O apartamento da vítima era pequeno, um quarto apenas. Era onde se encontrava o corpo do homem. Os lençóis estavam encharcados de sangue. Muitos respingos inclusive nas paredes e no teto. Seu abdômen estava rasgado na altura do coração. Refeito da coragem, o delegado Murtosa aproximou-se, e logo constatou que algo faltava ao morto. O coração. Ele tivera seu coração arrancado. – Procurem pelo apartamento. Ordenou o delegado aos seus subordinados. Ficou sozinho analisando a cena do crime, principalmente o fato mais estranho entre todos. A própria vítima segurava em sua mão uma adaga de fio cortante, e completamente ensangüentada. Buscou por rastros de sangue, pois isto poderia indicar que houvesse tido algum tipo de luta, e o assassino poderia ter sido ferido por sua vítima. Não encontrou. Os outros policiais também não encontraram mais, nada. O possível assassino tivera seqüestrado o coração do morto, que logo ao remexer em seus documentos, descobriu-se o nome, João Carlos Belo.

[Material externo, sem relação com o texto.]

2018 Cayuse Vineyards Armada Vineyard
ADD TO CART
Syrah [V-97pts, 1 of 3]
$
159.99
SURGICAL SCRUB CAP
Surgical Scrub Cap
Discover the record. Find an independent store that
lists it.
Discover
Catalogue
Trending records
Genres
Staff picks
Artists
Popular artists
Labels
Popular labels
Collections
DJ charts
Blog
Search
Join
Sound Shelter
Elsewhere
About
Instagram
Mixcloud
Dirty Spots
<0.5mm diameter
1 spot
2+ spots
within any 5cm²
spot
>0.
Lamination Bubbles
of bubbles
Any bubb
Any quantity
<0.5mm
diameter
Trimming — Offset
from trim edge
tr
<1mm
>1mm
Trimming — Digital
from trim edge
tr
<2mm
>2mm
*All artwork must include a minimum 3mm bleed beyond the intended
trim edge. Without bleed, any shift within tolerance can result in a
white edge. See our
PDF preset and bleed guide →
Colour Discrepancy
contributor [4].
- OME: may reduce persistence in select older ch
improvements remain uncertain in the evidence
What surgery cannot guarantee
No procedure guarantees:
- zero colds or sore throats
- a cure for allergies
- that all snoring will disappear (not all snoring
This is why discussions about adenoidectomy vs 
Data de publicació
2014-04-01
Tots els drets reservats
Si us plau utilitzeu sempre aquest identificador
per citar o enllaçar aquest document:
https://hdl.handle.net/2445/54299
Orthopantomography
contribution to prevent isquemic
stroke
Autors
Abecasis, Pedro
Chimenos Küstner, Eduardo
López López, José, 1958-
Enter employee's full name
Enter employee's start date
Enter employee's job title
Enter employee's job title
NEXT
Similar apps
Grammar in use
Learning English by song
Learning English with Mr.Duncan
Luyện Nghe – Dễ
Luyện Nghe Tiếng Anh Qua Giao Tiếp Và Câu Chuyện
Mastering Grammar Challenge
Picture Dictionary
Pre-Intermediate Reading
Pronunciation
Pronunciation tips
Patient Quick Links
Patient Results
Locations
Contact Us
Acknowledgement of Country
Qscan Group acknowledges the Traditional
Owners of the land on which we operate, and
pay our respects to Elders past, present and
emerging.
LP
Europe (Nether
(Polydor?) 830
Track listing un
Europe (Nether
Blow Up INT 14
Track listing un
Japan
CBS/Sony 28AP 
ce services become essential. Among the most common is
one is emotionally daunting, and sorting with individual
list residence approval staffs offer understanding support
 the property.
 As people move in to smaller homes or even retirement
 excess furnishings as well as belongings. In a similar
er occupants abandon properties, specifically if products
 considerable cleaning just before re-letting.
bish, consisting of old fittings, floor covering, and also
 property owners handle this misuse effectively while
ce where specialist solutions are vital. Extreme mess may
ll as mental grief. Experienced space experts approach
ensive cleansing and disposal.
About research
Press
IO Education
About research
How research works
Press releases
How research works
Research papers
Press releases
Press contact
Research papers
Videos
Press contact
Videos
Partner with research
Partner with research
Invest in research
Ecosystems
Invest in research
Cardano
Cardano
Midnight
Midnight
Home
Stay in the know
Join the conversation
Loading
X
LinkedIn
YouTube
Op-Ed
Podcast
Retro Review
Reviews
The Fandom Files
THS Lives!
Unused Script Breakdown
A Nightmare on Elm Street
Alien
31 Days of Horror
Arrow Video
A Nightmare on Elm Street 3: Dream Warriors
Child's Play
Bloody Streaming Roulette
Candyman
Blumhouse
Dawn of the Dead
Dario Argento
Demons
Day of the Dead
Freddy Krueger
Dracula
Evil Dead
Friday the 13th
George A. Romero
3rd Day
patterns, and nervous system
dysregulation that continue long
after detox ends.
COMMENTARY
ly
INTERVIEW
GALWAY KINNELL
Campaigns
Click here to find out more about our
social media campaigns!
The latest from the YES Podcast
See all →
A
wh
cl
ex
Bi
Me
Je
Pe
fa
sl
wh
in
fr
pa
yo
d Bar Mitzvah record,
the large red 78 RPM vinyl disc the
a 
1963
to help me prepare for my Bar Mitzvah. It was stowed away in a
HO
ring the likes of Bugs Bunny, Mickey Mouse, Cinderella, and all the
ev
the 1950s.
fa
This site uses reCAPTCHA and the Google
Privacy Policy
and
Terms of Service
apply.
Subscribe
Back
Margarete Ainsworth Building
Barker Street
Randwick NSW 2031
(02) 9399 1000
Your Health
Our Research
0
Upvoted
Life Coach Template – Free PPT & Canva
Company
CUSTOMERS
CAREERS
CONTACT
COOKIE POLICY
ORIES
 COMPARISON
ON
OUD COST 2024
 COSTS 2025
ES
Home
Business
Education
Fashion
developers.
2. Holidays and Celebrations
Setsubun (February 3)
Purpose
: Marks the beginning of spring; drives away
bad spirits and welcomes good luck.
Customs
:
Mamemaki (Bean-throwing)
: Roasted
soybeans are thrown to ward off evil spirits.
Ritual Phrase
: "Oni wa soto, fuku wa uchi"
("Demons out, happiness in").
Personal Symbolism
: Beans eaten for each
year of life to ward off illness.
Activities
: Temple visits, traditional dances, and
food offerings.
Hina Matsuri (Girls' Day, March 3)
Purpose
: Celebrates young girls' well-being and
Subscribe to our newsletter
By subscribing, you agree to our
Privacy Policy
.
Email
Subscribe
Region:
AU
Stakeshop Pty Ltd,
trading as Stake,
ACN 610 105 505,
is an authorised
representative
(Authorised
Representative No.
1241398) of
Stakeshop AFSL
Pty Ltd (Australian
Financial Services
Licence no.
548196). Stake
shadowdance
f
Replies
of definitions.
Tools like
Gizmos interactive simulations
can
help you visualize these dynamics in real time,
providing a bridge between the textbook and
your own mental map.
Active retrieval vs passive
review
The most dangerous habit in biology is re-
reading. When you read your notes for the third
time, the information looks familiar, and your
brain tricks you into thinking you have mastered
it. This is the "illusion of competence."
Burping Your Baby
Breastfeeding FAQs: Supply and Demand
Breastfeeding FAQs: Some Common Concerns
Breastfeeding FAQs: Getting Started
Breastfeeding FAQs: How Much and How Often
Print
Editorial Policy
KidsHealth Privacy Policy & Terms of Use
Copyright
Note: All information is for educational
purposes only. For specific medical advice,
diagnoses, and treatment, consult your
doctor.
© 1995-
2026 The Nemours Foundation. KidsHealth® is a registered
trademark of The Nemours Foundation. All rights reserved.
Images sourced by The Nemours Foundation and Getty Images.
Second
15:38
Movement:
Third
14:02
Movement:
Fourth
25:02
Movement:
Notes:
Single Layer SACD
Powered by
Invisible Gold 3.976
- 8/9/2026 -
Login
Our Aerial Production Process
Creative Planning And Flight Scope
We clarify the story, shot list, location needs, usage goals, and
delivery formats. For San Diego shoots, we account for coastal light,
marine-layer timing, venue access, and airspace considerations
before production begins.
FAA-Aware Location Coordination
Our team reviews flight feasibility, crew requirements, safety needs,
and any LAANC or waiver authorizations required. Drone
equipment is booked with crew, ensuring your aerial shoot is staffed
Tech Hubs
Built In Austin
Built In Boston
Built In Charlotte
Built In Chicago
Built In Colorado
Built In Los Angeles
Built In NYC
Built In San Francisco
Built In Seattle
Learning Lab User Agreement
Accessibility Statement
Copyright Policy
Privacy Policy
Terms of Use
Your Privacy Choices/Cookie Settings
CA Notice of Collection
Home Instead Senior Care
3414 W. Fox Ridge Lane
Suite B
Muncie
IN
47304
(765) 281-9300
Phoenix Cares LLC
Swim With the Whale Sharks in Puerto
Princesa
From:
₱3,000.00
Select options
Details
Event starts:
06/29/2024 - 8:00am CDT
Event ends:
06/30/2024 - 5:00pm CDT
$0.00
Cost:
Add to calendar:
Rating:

A carteira continha boa quantia em dinheiro, cartões de crédito e a sua identidade. Tinha quarenta anos. – Que faz um homem desta idade sozinho, perguntou-se Murtosa. Nada fazia sentido, e isto lhe intrigava. Assalto foi á primeira hipótese a ser descartada. Absolutamente nada havia sido retirado do local. Nisso perguntas começaram a ser rabiscadas numa caderneta. Este era o método por qual Murtosa trabalhava. Perguntava-se a todo instante, pois somente deste jeito conseguia manobrar teorias que melhor se adaptassem a suas perguntas.

Como o assassino entrara no local? Foi á primeira pergunta que se fez. Os policiais só conseguiram invadir o local depois de arrobarem a porta, que estava com todas as travas de seguranças pelo lado de dentro. O apartamento estava no oitavo andar, eliminando assim as janelas. Aliás, o corpo só foi descoberto de pelo menos uns quatro dias da morte, quando o sumiço e o mau cheiro vindo do local, começou irritar os demais condôminos. “Foi suicídio”, balbuciou um dos policiais. Murtosa virou-se rápido. Olhou novamente o corpo, e viu-o de uma forma diferente. De fato sua posição indicava tal possibilidade, até então não cogitada. Refletiu por alguns segundos, e voltou-se ao outro policial, e concomitantemente rabiscou mais uma pergunta em seu caderno, e falou em voz alta, “pode até ser, mas cadê o coração?”